Sluggish online play

marktb1961 · December 5, 2021, 12:21pm

Is it to be expected that Vassal could get very slow in a multiplayer game with a module that, with fewer players, gives those same players a good level of responsiveness ?

The main issue we experienced was that some players - especially as the game went on - found that selecting and dragging a piece took far too long. Others were more or less ok throughout.

Things that didn’t seem to make much difference included Max Heap Size and whether or not centre on opponents more was turned on or not. Disconnecting/Reconnecting and even saving the game and restarting didn’t seem to help either.

Is there anything particular to online games that can cause extended delay.
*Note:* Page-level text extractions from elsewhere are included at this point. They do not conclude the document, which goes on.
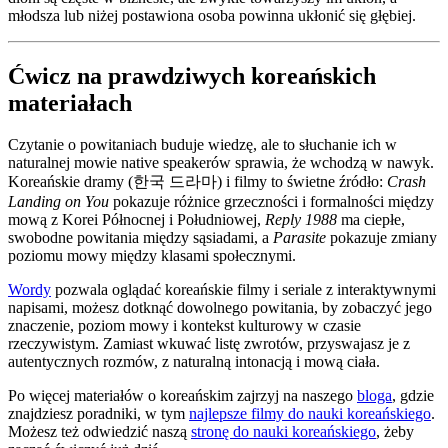
młodsza lub niżej postawiona osoba powinna ukłonić się głębiej.
Ćwicz na prawdziwych koreańskich
materiałach
Czytanie o powitaniach buduje wiedzę, ale to słuchanie ich w
naturalnej mowie native speakerów sprawia, że wchodzą w nawyk.
Koreańskie dramy (한국 드라마) i filmy to świetne źródło:
Crash
Landing on You
pokazuje różnice grzeczności i formalności między
mową z Korei Północnej i Południowej,
Reply 1988
ma ciepłe,
swobodne powitania między sąsiadami, a
Parasite
pokazuje zmiany
poziomu mowy między klasami społecznymi.
Wordy
pozwala oglądać koreańskie filmy i seriale z interaktywnymi
napisami, możesz dotknąć dowolnego powitania, by zobaczyć jego
znaczenie, poziom mowy i kontekst kulturowy w czasie
rzeczywistym. Zamiast wkuwać listę zwrotów, przyswajasz je z
autentycznych rozmów, z naturalną intonacją i mową ciała.
Po więcej materiałów o koreańskim zajrzyj na naszego
bloga
, gdzie
znajdziesz poradniki, w tym
najlepsze filmy do nauki koreańskiego
.
Możesz też odwiedzić naszą
stronę do nauki koreańskiego
, żeby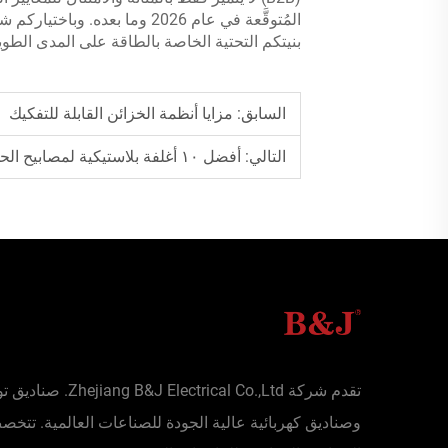
بنيتكم التحتية الخاصة بالطاقة على المدى الطوي
السابق:
مزايا أنظمة الخزائن القابلة للتفكيك
التالي:
أفضل ١٠ أغلفة بلاستيكية لمصابيح الحدائق الشمسية لعام ٢٠٢٥
تقدم شركة Zhejiang B&J Electrical Co.,Ltd
وصناديق كهربائية عالية الجودة للصناعات العالمية. تتخ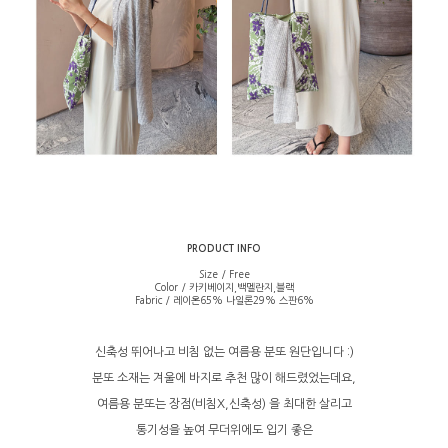
PRODUCT INFO
Size / Free
Color / 카키베이지,백멜란지,블랙
Fabric / 레이온65% 나일론29% 스판6%
신축성 뛰어나고 비침 없는 여름용 분또 원단입니다 :)
분또 소재는 겨울에 바지로 추천 많이 해드렸었는데요,
여름용 분또는 장점(비침X,신축성) 을 최대한 살리고
통기성을 높여 무더위에도 입기 좋은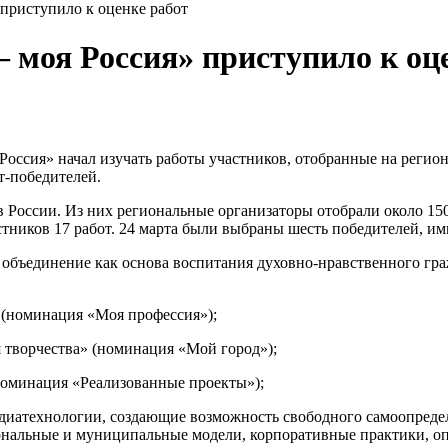
приступило к оценке работ
 моя Россия» приступило к оц
 Россия» начал изучать работы участников, отобранные на рег
т-победителей.
ов России. Из них региональные организаторы отобрали около 1
тников 17 работ. 24 марта были выбраны шесть победителей, им
 объединение как основа воспитания духовно-нравственного гр
 (номинация «Моя профессия»);
я творчества» (номинация «Мой город»);
номинация «Реализованные проекты»);
диатехнологии, создающие возможность свободного самоопреде
иональные и муниципальные модели, корпоративные практики, оп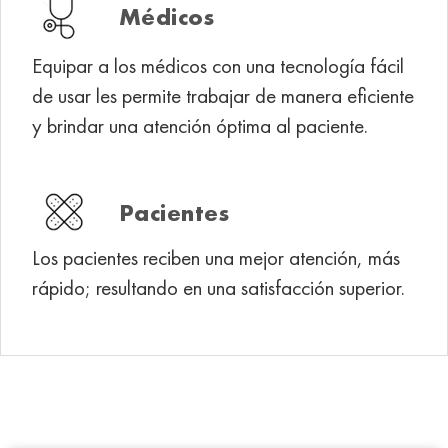
Médicos
Equipar a los médicos con una tecnología fácil
de usar les permite trabajar de manera eficiente
y brindar una atención óptima al paciente.
Pacientes
Los pacientes reciben una mejor atención, más
rápido; resultando en una satisfacción superior.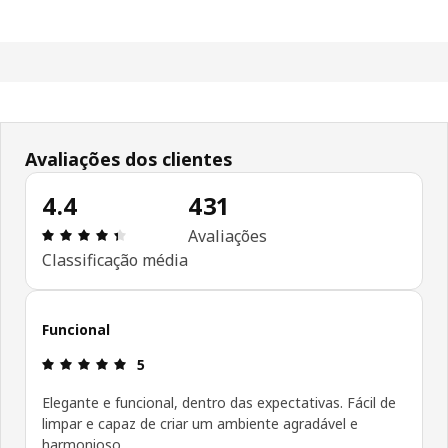
Avaliações dos clientes
4.4
431
Avaliações: 4.4 de 5 estrelas. Total de comentári
Avaliações
Classificação média
Funcional
Avaliações: 5 de 5 estrelas.
5
Elegante e funcional, dentro das expectativas. Fácil de
limpar e capaz de criar um ambiente agradável e
harmonioso.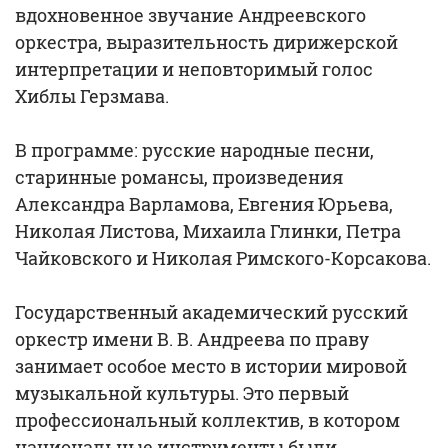
вдохновенное звучание Андреевского
оркестра, выразительность дирижерской
интерпретации и неповторимый голос
Хиблы Герзмава.
В программе: русские народные песни,
старинные романсы, произведения
Александра Варламова, Евгения Юрьева,
Николая Листова, Михаила Глинки, Петра
Чайковского и Николая Римского-Корсакова.
Государственный академический русский
оркестр имени В. В. Андреева по праву
занимает особое место в истории мировой
музыкальной культуры. Это первый
профессиональный коллектив, в котором
национальные инструменты были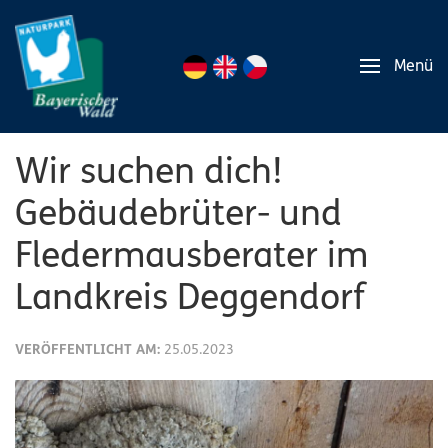
Menü
Wir suchen dich!
Gebäudebrüter- und
Fledermausberater im
Landkreis Deggendorf
VERÖFFENTLICHT AM:
25.05.2023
Is it possible for one of the players to become a bottleneck for others being able to move pieces, e.g. if they are on a slow machine or network ?

uckelman · December 5, 2021, 8:06pm

How many players are we talking about here?

Only commands are sent over the wire—i.e, things which would be written to the log, if you’re writing a log. Selection and deselection aren’t sent; drags don’t result in a command until the drop happens.

There’s no reason I can think of that the pre-drop part of a drag would be affected just by the number of players connected to a live game.

marktb1961 · December 5, 2021, 8:21pm

“Only” 8 players and one observer 2 or 3 were writing a log.
People mainly on windows, with a Mac and a Linux machine.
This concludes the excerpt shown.